A diferencia de sus rivales del Partido Republicano, que suelen pertenecer a una aristocracia política casi monárquica, estos dos hombres provienen de las barriadas, vivieron infancias complejas y a lo largo de sus carreras han demostrado un afán de progreso incomparable. Titulados con notas extraordinarias en las mejores universidades de Estados Unidos, gracias a becas otorgadas por fundaciones y fondos privados, el tránsito de ambos por las aulas se puede seguir en la secuencia de honores recibidos.
Pero, la selección de Obama va más allá que la de Clinton. Enfrentado a los desafíos del siglo 21, este país necesita ampliar el rango de su influencia en África donde predominan las antiguas metrópolis coloniales, dueñas de sus minerías, cultivos y petróleo. Y ¿qué mejor representante de relaciones públicas para Estados Unidos que un descendiente de africanos? Los noticiarios de televisión son pródigos en imágenes del júbilo que ha provocado la selección de Obama en Kenya, donde vive una de sus abuelas, y en otros países africanos. Como si se vieran reivindicados en él luego de tantos siglos de esclavitud y menosprecio al otro lado del mar.
Por añadidura, el nombre Barak es legítimamente judío y se remonta a los orígenes de ese pueblo. Husseín es un obvio aporte árabe y el apellido Obama tiene sus raíces ancestrales en la porción centrooriental de África. Pasó por Hawaii, pasó por Indonesia y fue a parar a un barrio multiétnico de Chicago donde aprendió todo de todos los que lo rodeaban. Habla español, conoce el Islam pero su religión es cristiana aunque no fundamentalista, tiene hermanos y abuela blancos de piel y ADN y a estas alturas no le han encontrado máculas matrimoniales que le enfanguen el componente moral que deben mostrar los presidentes norteamericanos. Obama es perfecto para el momento y en su fotografía el norteamericano promedio se puede ver retratado.

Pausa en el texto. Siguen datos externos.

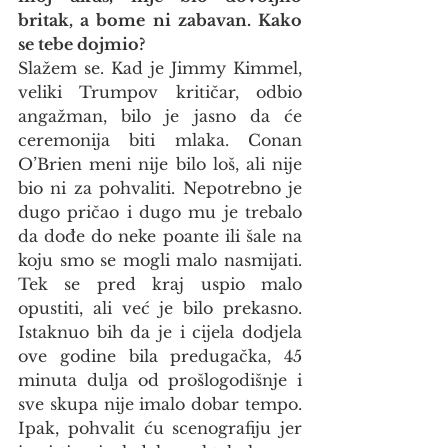
britak, a bome ni zabavan. Kako 
se tebe dojmio?
Slažem se. Kad je Jimmy Kimmel, 
veliki Trumpov kritičar, odbio 
angažman, bilo je jasno da će 
ceremonija biti mlaka. Conan 
O’Brien meni nije bilo loš, ali nije 
bio ni za pohvaliti. Nepotrebno je 
dugo pričao i dugo mu je trebalo 
da dođe do neke poante ili šale na 
koju smo se mogli malo nasmijati. 
Tek se pred kraj uspio malo 
opustiti, ali već je bilo prekasno. 
Istaknuo bih da je i cijela dodjela 
ove godine bila predugačka, 45 
minuta dulja od prošlogodišnje i 
sve skupa nije imalo dobar tempo. 
Ipak, pohvalit ću scenografiju jer 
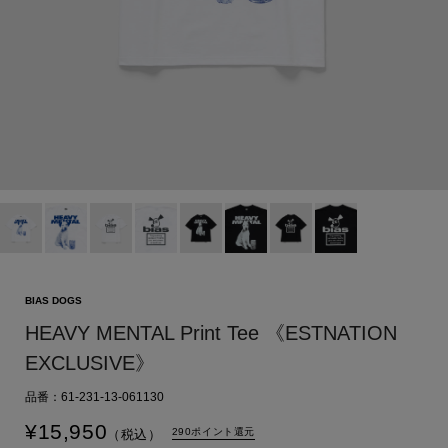
BIAS DOGS
HEAVY MENTAL Print Tee 《ESTNATION
EXCLUSIVE》
品番：61-231-13-061130
¥
15,950
290ポイント還元
（税込）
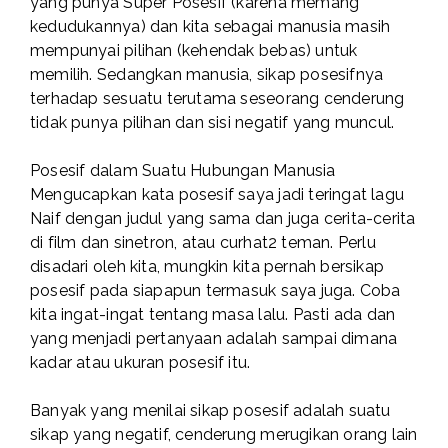
yang punya Super Posesif (karena memang
kedudukannya) dan kita sebagai manusia masih
mempunyai pilihan (kehendak bebas) untuk
memilih. Sedangkan manusia, sikap posesifnya
terhadap sesuatu terutama seseorang cenderung
tidak punya pilihan dan sisi negatif yang muncul.
Posesif dalam Suatu Hubungan Manusia
Mengucapkan kata posesif saya jadi teringat lagu
Naif dengan judul yang sama dan juga cerita-cerita
di film dan sinetron, atau curhat2 teman. Perlu
disadari oleh kita, mungkin kita pernah bersikap
posesif pada siapapun termasuk saya juga. Coba
kita ingat-ingat tentang masa lalu. Pasti ada dan
yang menjadi pertanyaan adalah sampai dimana
kadar atau ukuran posesif itu.
Banyak yang menilai sikap posesif adalah suatu
sikap yang negatif, cenderung merugikan orang lain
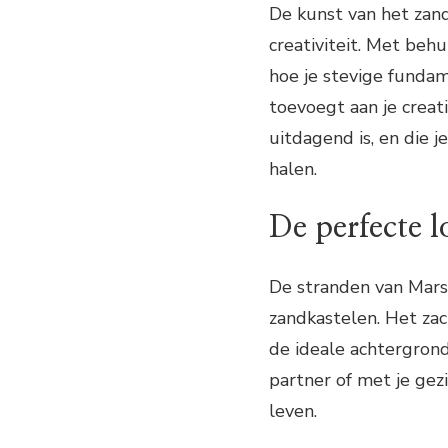
De kunst van het zan
creativiteit. Met beh
hoe je stevige fundam
toevoegt aan je creati
uitdagend is, en die j
halen.
De perfecte l
De stranden van Mars
zandkastelen. Het zac
de ideale achtergrond 
partner of met je gez
leven.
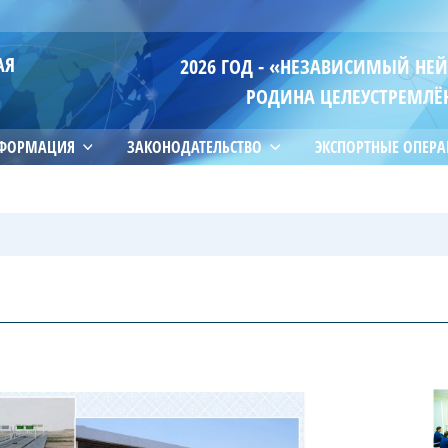
АЯ
2026 ГОД - «НЕЗАВИСИМЫЙ НЕ
РОДИНА ЦЕЛЕУСТРЕМЛЁ
НФОРМАЦИЯ
ЗАКОНОДАТЕЛЬСТВО
ЭКСПОРТНЫЕ ОПЕР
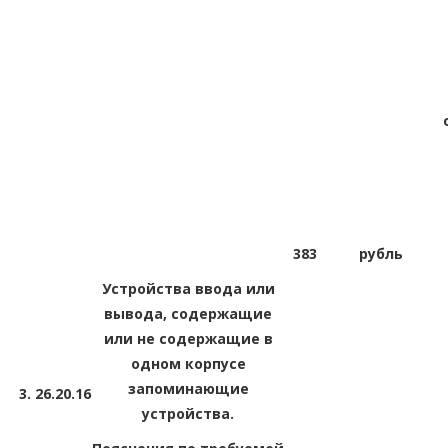
383
рубль
Устройства ввода или
вывода, содержащие
или не содержащие в
одном корпусе
запоминающие
3.
26.20.16
устройства.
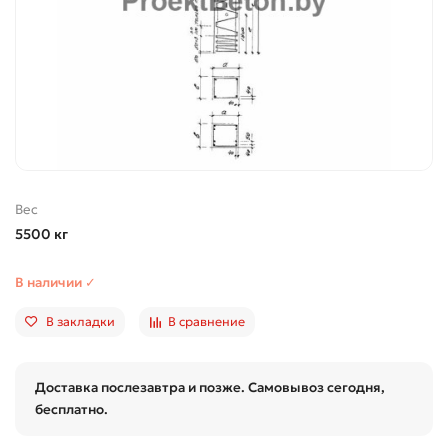
Вес
5500 кг
В наличии ✓
В закладки
В сравнение
Доставка послезавтра и позже. Самовывоз сегодня,
бесплатно.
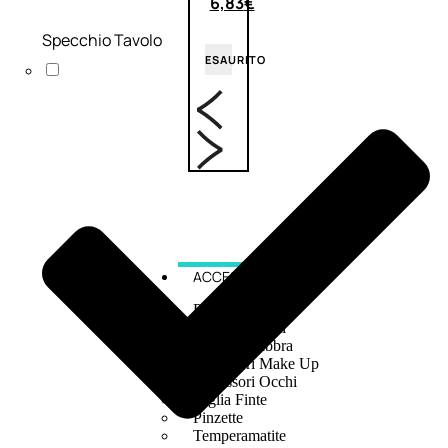
6,83
€
Specchio Tavolo
ESAURITO
ACCESSORI
Pennelli Viso
Pennelli Occhi
Pennelli Labbra
Accessori Make Up
Accessori Occhi
Ciglia Finte
Pinzette
Temperamatite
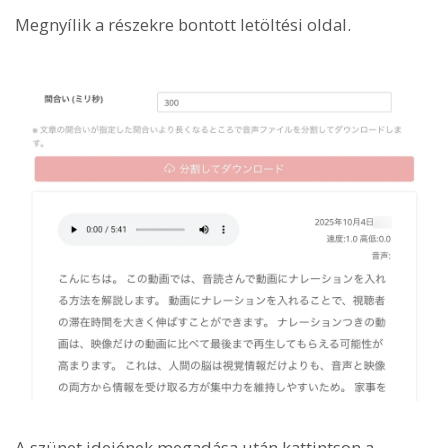
Megnyílik a részekre bontott letöltési oldal.
A szünet idejének megadása után kattintson a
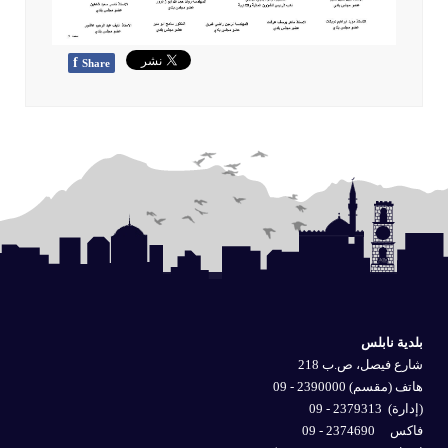
f
Share
بلدية نابلس
شارع فيصل، ص.ب 218
هاتف (مقسم) 2390000 - 09
(إدارة)
2379313 - 09
فاكس 2374690 - 09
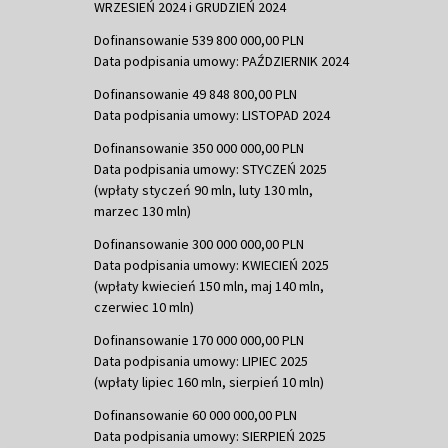
WRZESIEŃ 2024 i GRUDZIEŃ 2024
Dofinansowanie 539 800 000,00 PLN
Data podpisania umowy: PAŹDZIERNIK 2024
Dofinansowanie 49 848 800,00 PLN
Data podpisania umowy: LISTOPAD 2024
Dofinansowanie 350 000 000,00 PLN
Data podpisania umowy: STYCZEŃ 2025
(wpłaty styczeń 90 mln, luty 130 mln,
marzec 130 mln)
Dofinansowanie 300 000 000,00 PLN
Data podpisania umowy: KWIECIEŃ 2025
(wpłaty kwiecień 150 mln, maj 140 mln,
czerwiec 10 mln)
Dofinansowanie 170 000 000,00 PLN
Data podpisania umowy: LIPIEC 2025
(wpłaty lipiec 160 mln, sierpień 10 mln)
Dofinansowanie 60 000 000,00 PLN
Data podpisania umowy: SIERPIEŃ 2025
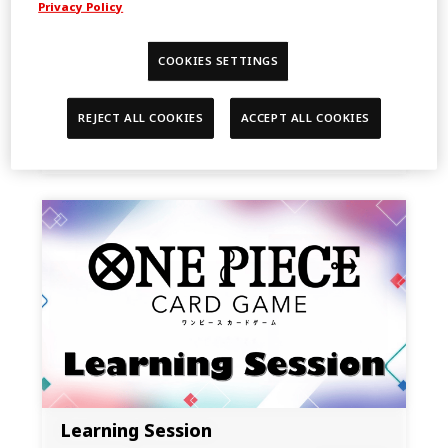
Privacy Policy
COOKIES SETTINGS
EVENT SCHEDULE
REJECT ALL COOKIES
ACCEPT ALL COOKIES
2024.11.01
NEWS
Learning Session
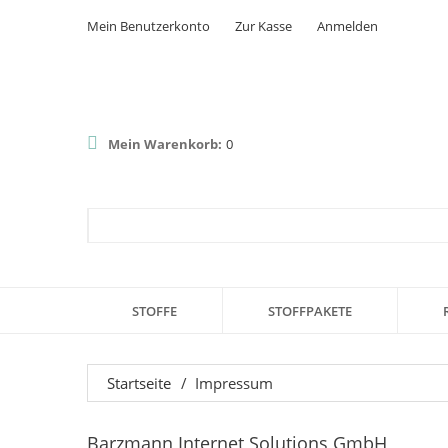
Mein Benutzerkonto
Zur Kasse
Anmelden
Mein Warenkorb:
0
STOFFE
STOFFPAKETE
Startseite
/
Impressum
Barzmann Internet Solutions GmbH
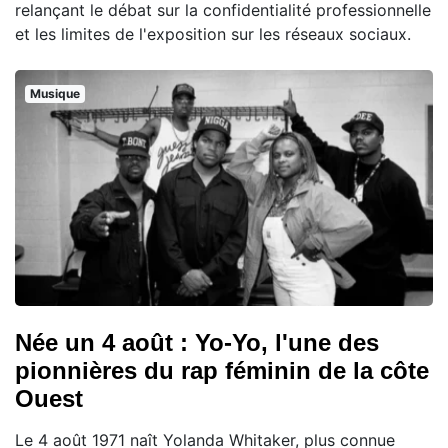
relançant le débat sur la confidentialité professionnelle
et les limites de l'exposition sur les réseaux sociaux.
Musique
Née un 4 août : Yo-Yo, l'une des
pionnières du rap féminin de la côte
Ouest
Le 4 août 1971 naît Yolanda Whitaker, plus connue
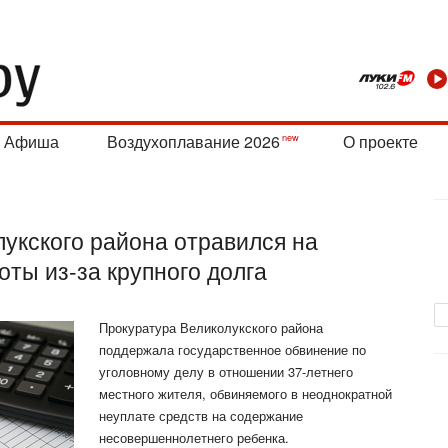
Афиша
Воздухоплавание 2026
О проекте
лукского района отравился на
ты из-за крупного долга
Прокуратура Великолукского района
поддержала государственное обвинение по
уголовному делу в отношении 37-летнего
местного жителя, обвиняемого в неоднократной
неуплате средств на содержание
несовершеннолетнего ребенка.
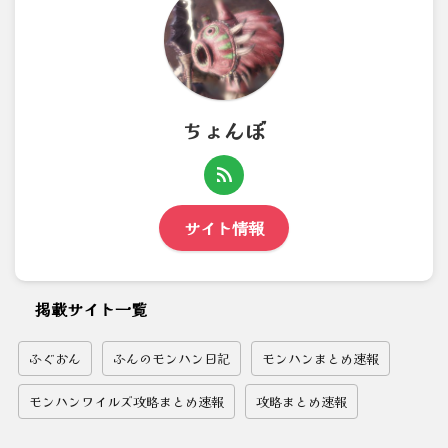
ちょんぼ
サイト情報
掲載サイト一覧
ふぐおん
ふんのモンハン日記
モンハンまとめ速報
モンハンワイルズ攻略まとめ速報
攻略まとめ速報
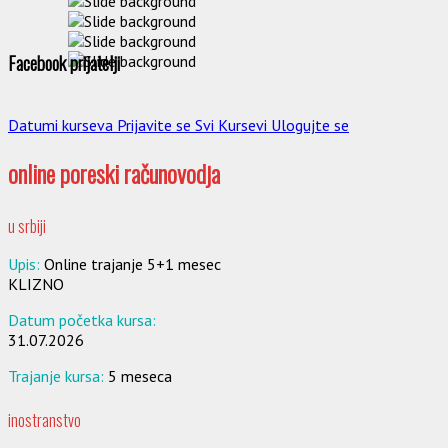
Facebook prijatelji
Datumi kurseva
Prijavite se
Svi Kursevi
Ulogujte se
online poreski računovodja
u srbiji
Upis:
Online trajanje 5+1 mesec
KLIZNO
Datum početka kursa:
31.07.2026
Trajanje kursa:
5 meseca
inostranstvo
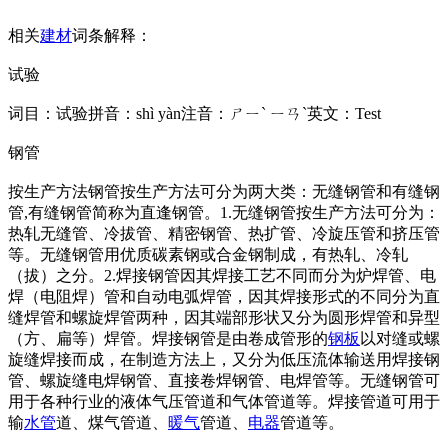
相关
建材
词条解释：
试验
词目：试验拼音：shì yàn注音：ㄕㄧˋ ㄧㄢˋ英文：Test
钢管
按生产方法钢管按生产方法可分为两大类：无缝钢管和有缝钢
管,有缝钢管简称为直逢钢管。1.无缝钢管按生产方法可分为：
热轧无缝管、冷拔管、精密钢管、热扩管、冷旋压管和挤压管
等。无缝钢管用优质碳素钢或合金钢制成，有热轧、冷轧
（拔）之分。2.焊接钢管因其焊接工艺不同而分为炉焊管、电
焊（电阻焊）管和自动电弧焊管，因其焊接形式的不同分为直
缝焊管和螺旋焊管两种，因其端部形状又分为圆形焊管和异型
（方、扁等）焊管。焊接钢管是由卷成管形的
钢板
以对缝或螺
旋缝焊接而成，在制造方法上，又分为低压流体输送用焊接钢
管、螺旋缝电焊钢管、直接卷焊钢管、电焊管等。无缝钢管可
用于各种行业的液体气压管道和气体管道等。焊接管道可用于
输
水管
道、煤气管道、
暖气
管道、
电器
管道等。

Los héroes de guerra están cansados
De ambas convenciones se deriva una experiencia de mercadeo: Obama proclamó el cambio y lo ejemplificó con su estampa de hombre medio negro que quiere traer de vuelta a casa a los soldados. McCain, habló también de cambio pero sus palabras fueron una glorificación de la guerra, incluidas las muy honrosas cicatrices que trazan su piel. Las corporaciones que respaldan a Obama se mueven en sintonía con las expectativas de la juventud. Las que apuestan por McCain, no. Y este país necesita mirar hacia adelante, eludiendo las trampas de la vanidad. Sólo así se puede continuar con la revolución permanente.